Os casos que vão chegar às mãos dos advogados do município serão analisados um a um, para perceber aquilo que cada vítima poderá exigir numa eventual indemnização. Mas, para já, todos serão aconselhados a aguardar por uma decisão do Ministério Público antes de avançar para a Justiça.

O inquérito criminal que foi aberto há mais de uma semana, no Departamento de Investigação e Acção Penal (DIAP) da Comarca de Lisboa Norte, permitirá perceber se na origem da contaminação esteve um crime ambiental de poluição numa das três fábricas onde foi detectada a legionella: a ADP Fertilizantes, apontada como a principal suspeita pelo ministro do Ambiente, a Central de Cervejas e a Solvay.

O crime em causa é punível com prisão até oito anos. Desde 2010, houve apenas seis condenações em Portugal por crimes ambientais de poluição, três delas com pena de prisão suspensa, segundo dados do Ministério da Justiça.

Mesmo que as autoridades judiciais não consigam avançar neste caso com um processo por crime ambiental, uma vez que “são processos muito exigentes e de difícil prova”, as empresas estão sujeitas a multas e as famílias poderão exigir indemnizações – explicou ao SOL a especialista em Direito do Ambiente Ivone Rocha. “Podem responder por responsabilidade ambiental, por ter havido negligência na limpeza das torres ou falta do controlo, a que estão obrigadas pela actividade a que se dedicam”, diz a especialista, lembrando que, neste caso, as multas podem chegar aos cinco milhões de euros, devido às consequências para a saúde pública.

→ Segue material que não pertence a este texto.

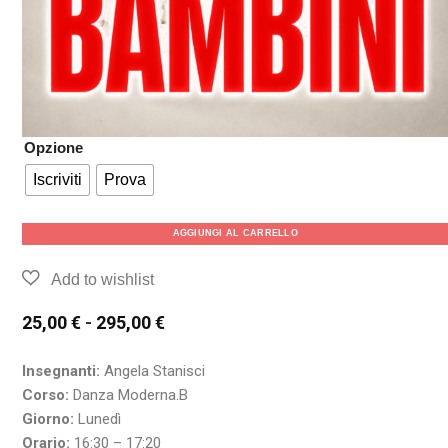
Opzione
Iscriviti
Prova
AGGIUNGI AL CARRELLO
25,00
€
-
295,00
€
Insegnanti:
Angela Stanisci
Corso:
Danza Moderna.B
Giorno:
Lunedì
Orario:
16:30 – 17:20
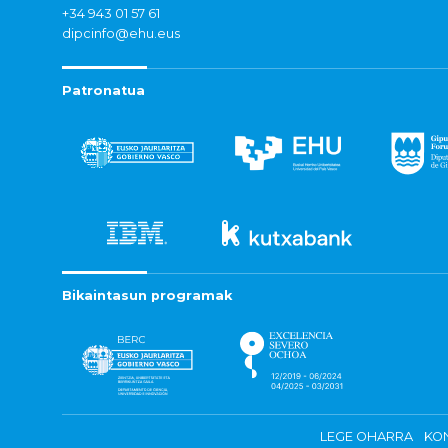
+34 943 01 57 61
dipcinfo@ehu.eus
Patronatua
Bikaintasun programak
LEGE OHARRA
KON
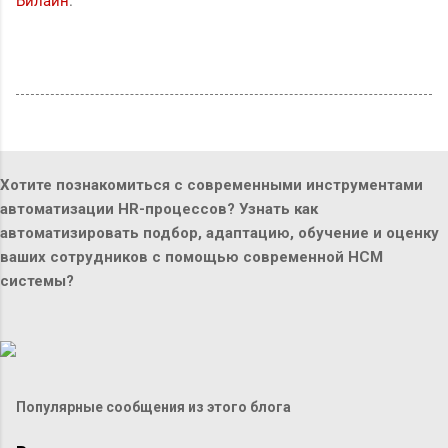
Билайн
.
Хотите познакомиться с современными инструментами
автоматизации HR-процессов? Узнать как
автоматизировать подбор, адаптацию, обучение и оценку
ваших сотрудников с помощью современной HCM
системы?
Популярные сообщения из этого блога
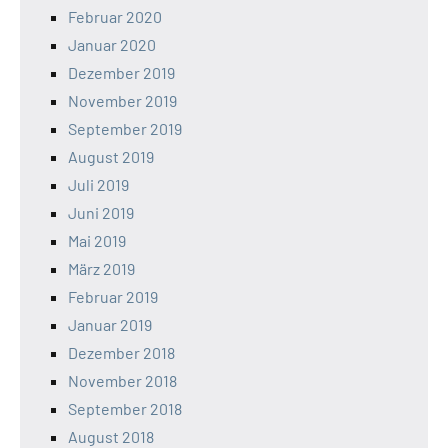
Februar 2020
Januar 2020
Dezember 2019
November 2019
September 2019
August 2019
Juli 2019
Juni 2019
Mai 2019
März 2019
Februar 2019
Januar 2019
Dezember 2018
November 2018
September 2018
August 2018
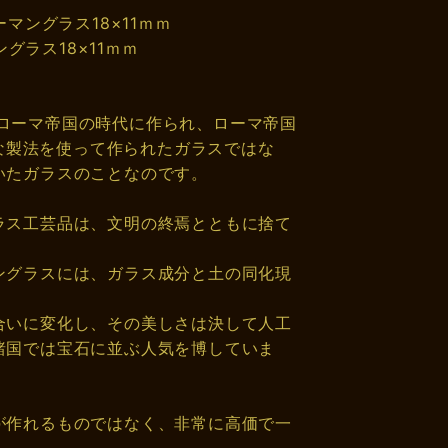
マングラス18×11ｍｍ
グラス18×11ｍｍ
年のローマ帝国の時代に作られ、ローマ帝国
別な製法を使って作られたガラスではな
いたガラスのことなのです。
ラス工芸品は、文明の終焉とともに捨て
ングラスには、ガラス成分と土の同化現
。
合いに変化し、その美しさは決して人工
諸国では宝石に並ぶ人気を博していま
が作れるものではなく、非常に高価で一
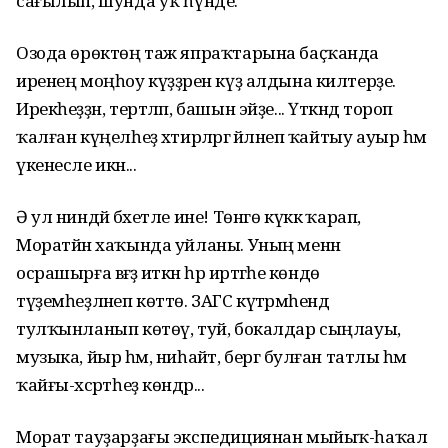
сағылып, шунда уҡ һүнде.
Озода өрөктөң таж япраҡтарына баҫҡанда
иренең моңһоу күҙҙәрен күҙ алдына килтерҙе.
Ирекһеҙҙән, тертләп, башын эйҙе... Үткәндә тороп
ҡалған күңелһеҙ хәтирәләргә әйләнеп ҡайтыу ауыр һәм
үкенесле икән...
Ә ул ниндәй бәхетле ине! Төнгө күккә ҡарап,
Моратйән хаҡында уйланы. Уның менән
осрашырға вәғәҙә иткән һәр иртәгәһе көндө
түҙемһеҙләнеп көттө. ЗАГС күтәрмәһендә
тулҡынланып көтөү, туй, бокалдар сыңлауы,
музыка, йыр һәм, ниһайәт, бергә булған татлы һәм
ҡайғы-хәсрәтһеҙ көндәр...
Морат тауҙарҙағы экспедициянан мыйыҡ-һаҡал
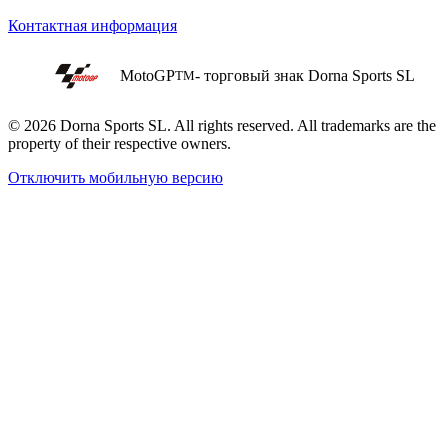
Контактная информация
MotoGP
- торговый знак Dorna Sports SL
TM
© 2026 Dorna Sports SL. All rights reserved. All trademarks are the
property of their respective owners.
Отключить мобильную версию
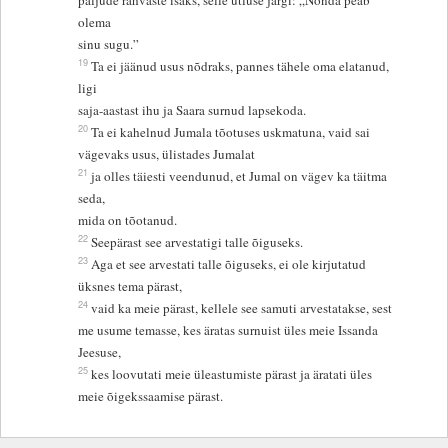
paljude rahvaste isaks, selle ütluse järgi: „Nõnda peab
olema
sinu sugu.”
19
Ta ei jäänud usus nõdraks, pannes tähele oma elatanud,
ligi
saja-aastast ihu ja Saara surnud lapsekoda.
20
Ta ei kahelnud Jumala tõotuses uskmatuna, vaid sai
vägevaks usus, ülistades Jumalat
21
ja olles täiesti veendunud, et Jumal on vägev ka täitma
seda,
mida on tõotanud.
22
Seepärast see arvestatigi talle õiguseks.
23
Aga et see arvestati talle õiguseks, ei ole kirjutatud
üksnes tema pärast,
24
vaid ka meie pärast, kellele see samuti arvestatakse, sest
me usume temasse, kes äratas surnuist üles meie Issanda
Jeesuse,
25
kes loovutati meie üleastumiste pärast ja äratati üles
meie õigekssaamise pärast.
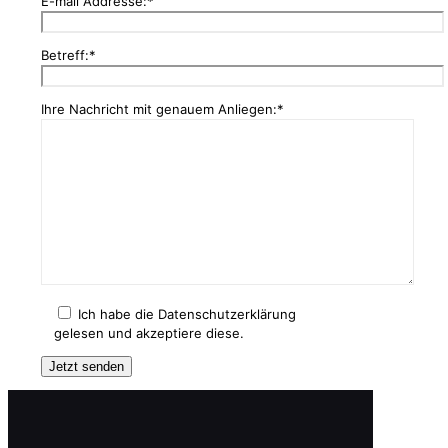
E-mail Addresse:*
Betreff:*
Ihre Nachricht mit genauem Anliegen:*
Ich habe die Datenschutzerklärung
gelesen und akzeptiere diese.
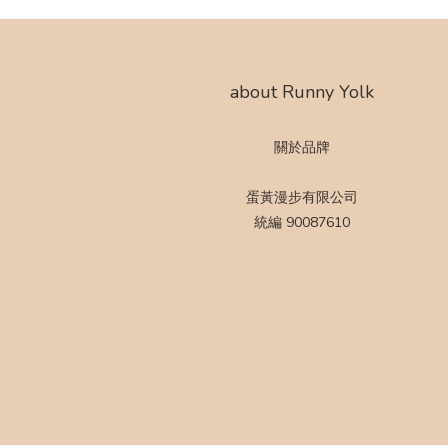
about Runny Yolk
關於品牌
蛋黃漫步有限公司
統編 90087610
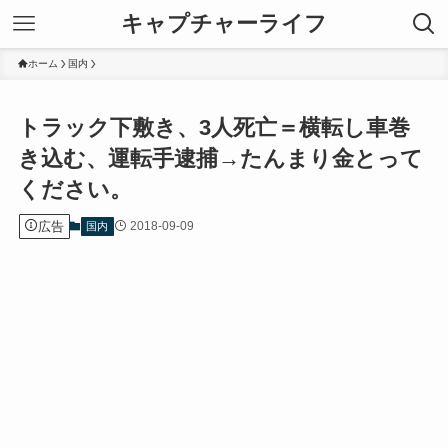
キャプチャーライフ
ホーム
国内
トラック下敷き、3人死亡＝横転し車巻
き込む、運転手逮捕→たんまり金とって
ください。
広告
2018-09-09
国内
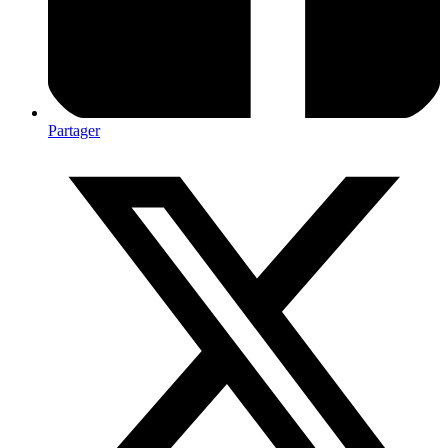
Partager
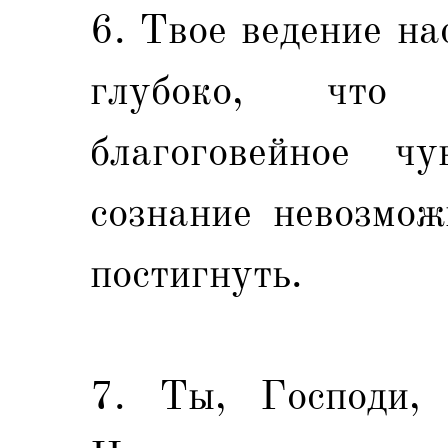
6. Твое ведение н
глубоко, что 
благоговейное ч
сознание невозмож
постигнуть.
7. Ты, Господи, 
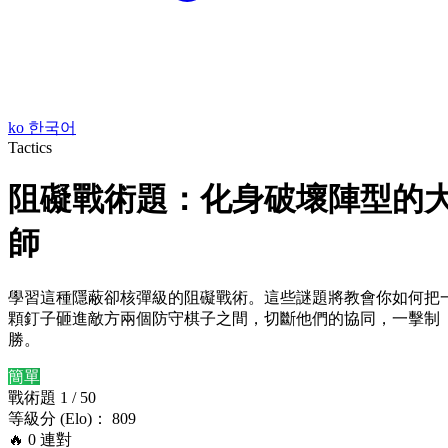
ko
한국어
Tactics
阻礙戰術題：化身破壞陣型的
師
學習這種隱蔽卻核彈級的阻礙戰術。這些謎題將教會你如何把
顆釘子砸進敵方兩個防守棋子之間，切斷他們的協同，一擊制
勝。
簡單
戰術題 1 / 50
等級分 (Elo)： 809
🔥
0
連對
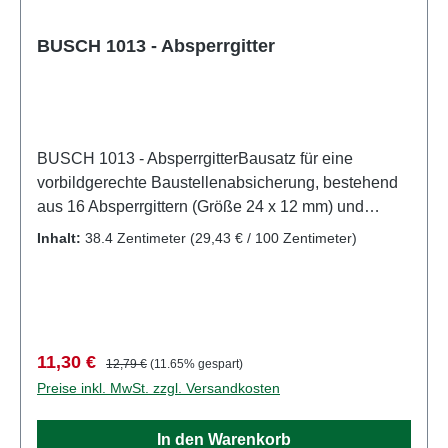
BUSCH 1013 - Absperrgitter
BUSCH 1013 - AbsperrgitterBausatz für eine
vorbildgerechte Baustellenabsicherung, bestehend
aus 16 Absperrgittern (Größe 24 x 12 mm) und
passende Menge an Fußplatten für die mobile und
Inhalt:
38.4 Zentimeter
(29,43 € / 100 Zentimeter)
standfeste Aufstellung. Gesamtlänge über 380
mm. Eigenschaften: Hersteller:
BUSCHArtikelnummer: 1013Stückzahl: 1 StückEAN:
4001738010138Produktart: Zäune und
BegrenzungSpur: H0Maßstab:
Verkaufspreis:
Regulärer Preis:
11,30 €
12,79 €
(11.65% gespart)
1:87Altersempfehlung: ab 14 JahrenWEEE-Nr.: DE
Preise inkl. MwSt. zzgl. Versandkosten
41143719
In den Warenkorb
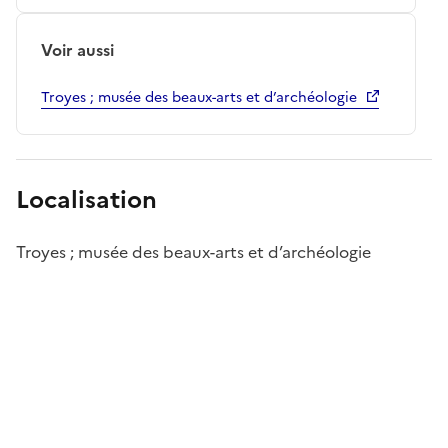
Voir aussi
Troyes ; musée des beaux-arts et d’archéologie
Localisation
Troyes ; musée des beaux-arts et d’archéologie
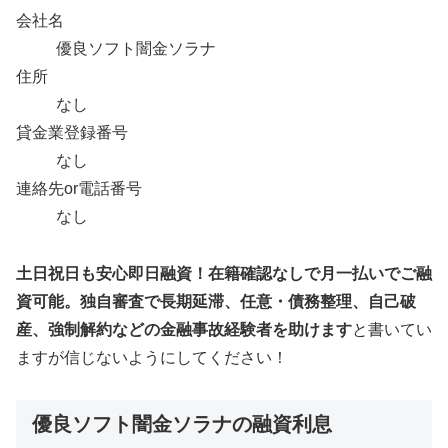
会社名
優良ソフト闇金ソラナ
住所
なし
貸金業登録番号
なし
連絡先or電話番号
なし
土日祝日も安心即日融資！在籍確認なしで月一払いでご融
資可能。独自審査で長期延滞、任意・債務整理、自己破
産、強制解約などの金融事故経験者を助けます
と書いてい
ますが信じないようにしてください！
優良ソフト闇金ソラナの融資利息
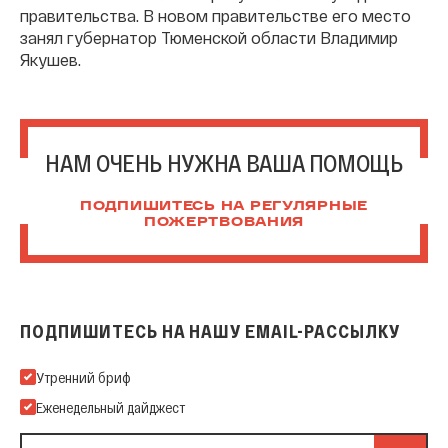
правительства. В новом правительстве его место
занял губернатор Тюменской области Владимир
Якушев.
НАМ ОЧЕНЬ НУЖНА ВАША ПОМОЩЬ
ПОДПИШИТЕСЬ НА РЕГУЛЯРНЫЕ
ПОЖЕРТВОВАНИЯ
ПОДПИШИТЕСЬ НА НАШУ EMAIL-РАССЫЛКУ
Подпишитесь на нашу Email-рассылку
Утренний бриф
Еженедельный дайджест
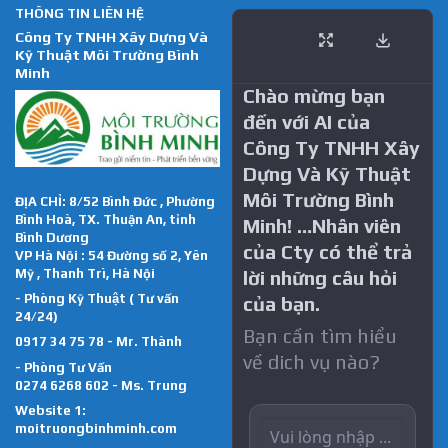
THÔNG TIN LIÊN HỆ
Công Ty TNHH Xây Dựng Và
Kỹ Thuật Môi Trường Bình
Minh
Chào mừng bạn
đến với AI của
Công Ty TNHH Xây
Dựng Và Kỹ Thuật
Môi Trường Bình
ĐỊA CHỈ: 8/52 Bình Đức , Phường
Bình Hoà, TX. Thuận An, tỉnh
Minh! …Nhân viên
Bình Dương
của Cty có thể trả
VP Hà Nội : 54 Đường số 2, Yên
Mỹ , Thanh Trì, Hà Nội
lời những câu hỏi
- Phòng Kỹ Thuật ( Tư vấn
của bạn.
24/24)
Bạn cần tìm hiểu
0917 34 75 78 - Mr. Thành
về dich vụ nào?
- Phòng Tư Vấn
0274 6268 602 - Ms. Trung
Website 1:
moitruongbinhminh.com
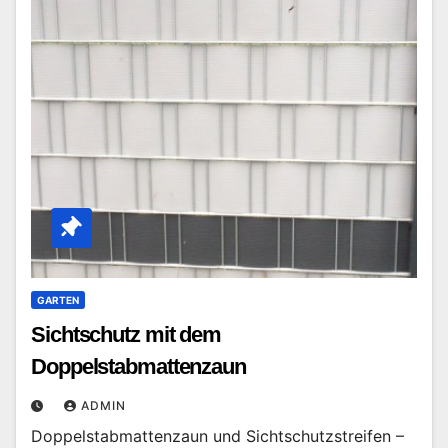
GARTEN
Sichtschutz mit dem
Doppelstabmattenzaun
ADMIN
Doppelstabmattenzaun und Sichtschutzstreifen –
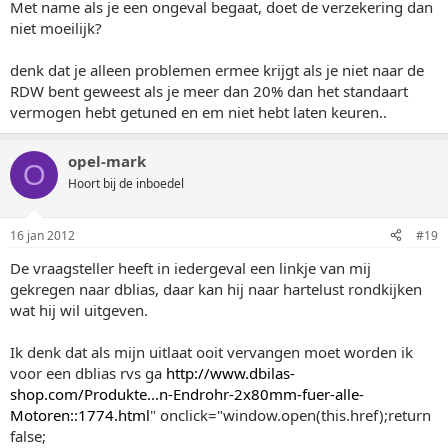
Met name als je een ongeval begaat, doet de verzekering dan
niet moeilijk?
denk dat je alleen problemen ermee krijgt als je niet naar de
RDW bent geweest als je meer dan 20% dan het standaart
vermogen hebt getuned en em niet hebt laten keuren..
opel-mark
O
Hoort bij de inboedel
16 jan 2012
#19
De vraagsteller heeft in iedergeval een linkje van mij
gekregen naar dblias, daar kan hij naar hartelust rondkijken
wat hij wil uitgeven.
Ik denk dat als mijn uitlaat ooit vervangen moet worden ik
voor een dblias rvs ga
http://www.dbilas-
shop.com/Produkte...n-Endrohr-2x80mm-fuer-alle-
Motoren::1774.html
" onclick="window.open(this.href);return
false;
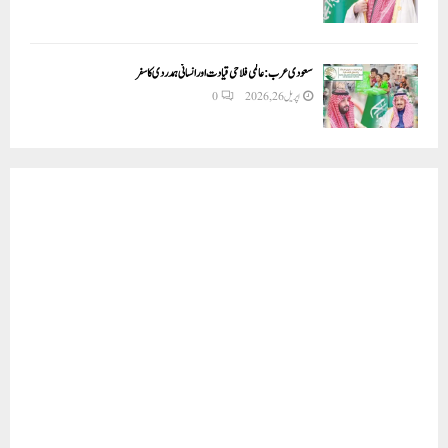
سعودی عرب: عالمی فلاحی قیادت اور انسانی ہمدردی کا سفر
اپریل 26, 2026
0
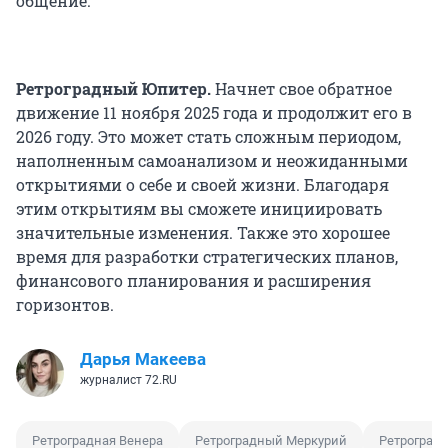
общение.
Ретроградный Юпитер.
Начнет свое обратное
движение 11 ноября 2025 года и продолжит его в
2026 году. Это может стать сложным периодом,
наполненным самоанализом и неожиданными
открытиями о себе и своей жизни. Благодаря
этим открытиям вы сможете инициировать
значительные изменения. Также это хорошее
время для разработки стратегических планов,
финансового планирования и расширения
горизонтов.
Дарья Макеева
журналист 72.RU
Ретроградная Венера
Ретроградный Меркурий
Ретроград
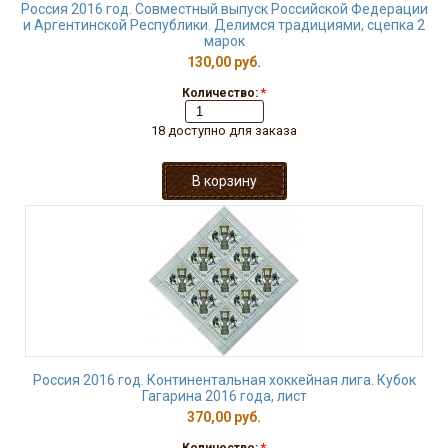
Россия 2016 год. Совместный выпуск Российской Федерации
и Аргентинской Республики. Делимся традициями, сцепка 2
марок
130,00 руб.
Количество:
*
18 доступно для заказа
Россия 2016 год. Континентальная хоккейная лига. Кубок
Гагарина 2016 года, лист
370,00 руб.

Ao mesmo tempo, os doentes poderão avançar com pedidos de indemnização cível.

Task force desmantelada

Mesmo sem resultados finais das análises à legionella – que são esperados a qualquer momento -, as autoridades garantem que será possível determinar se foi apenas uma torre de arrefecimento ou várias a disseminar no ar os aerossóis com a bactéria.

O director-geral da Saúde, Francisco George, avança ao SOL que, mesmo podendo haver contágio de uma torre para outra, estão a ser feitos testes para localizar com precisão a origem do surto. “Continuam a ser feitos testes de paternidade às bactérias que foram colhidas nas torres e nos alvéolos dos doentes”, explica, acrescentando que este mapa genético da legionella permitirá perceber como esta se multiplicou e qual foi a origem.

Com o surto controlado e os casos de infecção a surgirem a conta-gotas, na última semana, as autoridades de saúde preparam-se agora para desmantelar a task force criada para enfrentar a legionella. A equipa contou com epidemiologistas, peritos na bactéria, especialistas em ambiente e em meteorologia.